We recorded blowing pressures in the mouth cavity of two professional players of each of four reed woodwinds (Bb clarinet, alto saxophone, oboe, bassoon). The players performed three different tasks: (1) a series of isolated tones at four dynamic levels, (2) the same series with a crescendo-diminuendo tones and (3) ascending-descending musical arpeggio played legato at different dynamic levels (pp, mp, mf, ff). The results showed that, within instruments, the players’ pressures exhibited similar dependencies of pitch and dynamic levels. Between instruments, clear differences were found with regard to the dependence on pitch. As can be seen in Figures 14-15, 20-21, 26-27 and 32-33, each instrument presented characteristic curves, differing only slightly between players.
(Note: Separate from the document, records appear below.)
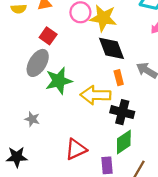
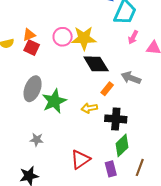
red square: (48, 36) -> (32, 48), moved
orange rectangle: (119, 78) -> (107, 89), turned 64
yellow arrow: (96, 95) -> (89, 108), size x0.6

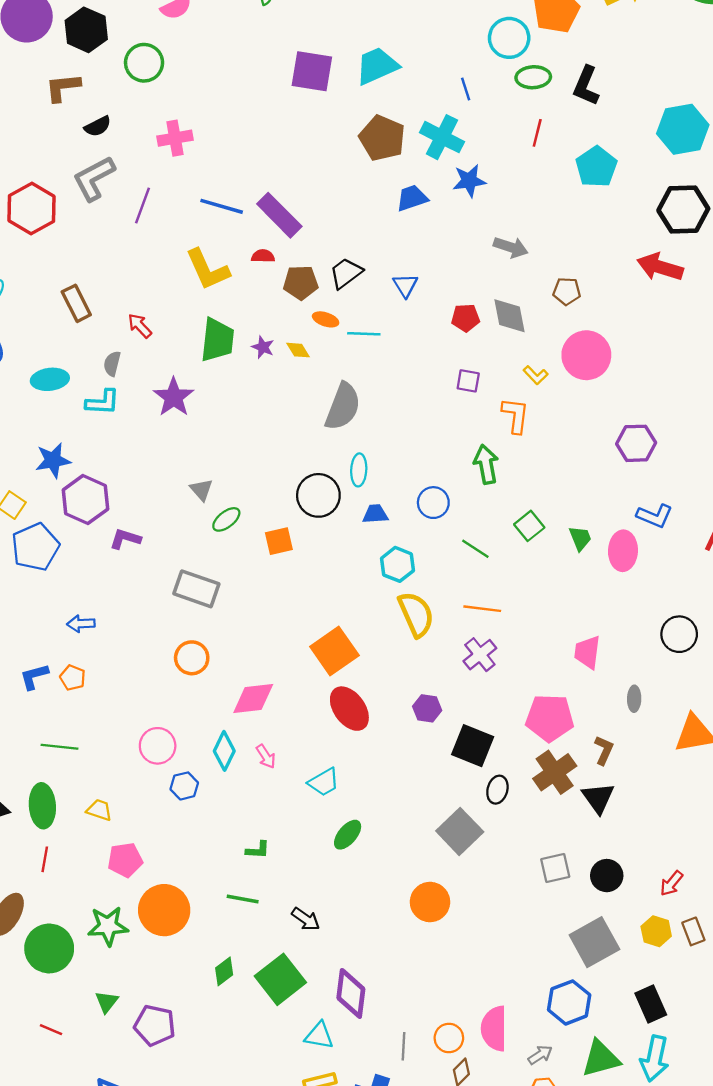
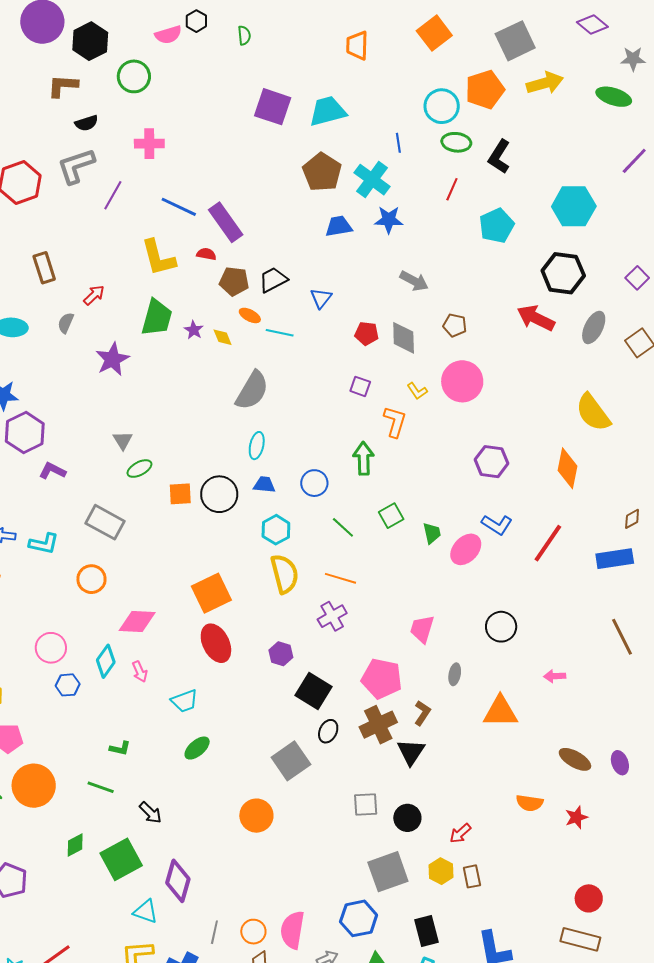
red arrow: (140, 326) -> (94, 295), turned 80
cyan L-shape: (103, 402) -> (44, 544), moved
black circle: (318, 495) -> (219, 494), moved
pink ellipse: (623, 551) -> (466, 549), turned 32

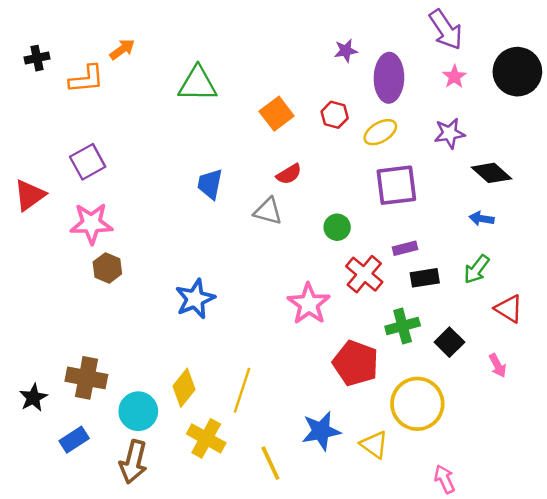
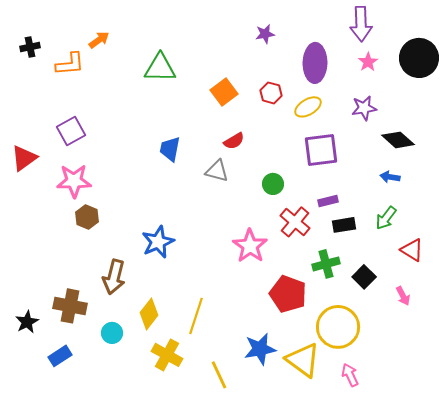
purple arrow: (446, 30) -> (361, 24), turned 32
purple star: (346, 51) -> (265, 34), moved
cyan circle: (138, 411) -> (112, 333), size x0.7
yellow triangle: (374, 445) -> (303, 360), size x1.5
brown arrow: (133, 462) -> (114, 277), moved
pink arrow: (445, 479) -> (350, 375), moved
Vibrato was not an object of study in this project, and the players were asked to avoid it, since it could be assumed to be associated with variations of the blowing pressure. Yet, some players occasionally produced a vibrato, as can be seen in Figure 6, p 44. In that particular case, the average blowing pressure was approximately 13 cmH2O, while the amplitude of the vibrato oscillations varied between 1.5 and 3.0 cmH2O peak-to-peak. This considerable modulation (about 10-25%) was still associated with a rather moderate vibrato effect. For a greater vibrato and at higher dynamical levels and pitches, even larger pressure modulations can be expected. This issue was investigated in Paper II.
The investigation focused on isolated, sustained tones, crescendo-diminuendo tones and arpeggi at fixed dynamical levels. We might assume that similar patterns would be found for other notes in the range studied and that blowing pressures for intermediate notes can be estimated by interpolation (see Paper I, Appendix, Table A). However, the fingering and the instrument’s responsiveness do not necessarily vary continuously between adjacent tones, and this may demand differing pressure values. Tone variations occurring in the playing of real music may require much more complex pressure changes, see Figure 1, Paper V.
The Paper suggested that the proprioceptive functions in the respiratory system, which are responsible for the perception of stimuli by the abdominal, thoracic and lung receptors, are highly relevant to wind instrument playing. This was the main topic of Paper V.
The roles of the authors in this Paper were as follows: LF: Experimental design, recording, analysis of data, authoring the draft for the manuscript; JS: Consultation, assistance in experiment and in editing the manuscript.
Paper II. "Aerodynamic input parameters and sounding properties in naturally blown reed woodwinds"
This study can be considered a complementation of Paper I, which focused blowing pressure. The present paper corroborated and expanded the data from Paper I and added information regarding the airflow resistance of the reed. Also measurements of airflow were carried out, allowing estimation of typical demands on air supply in the different instruments - oboe, alto saxophone, bassoon, and clarinet.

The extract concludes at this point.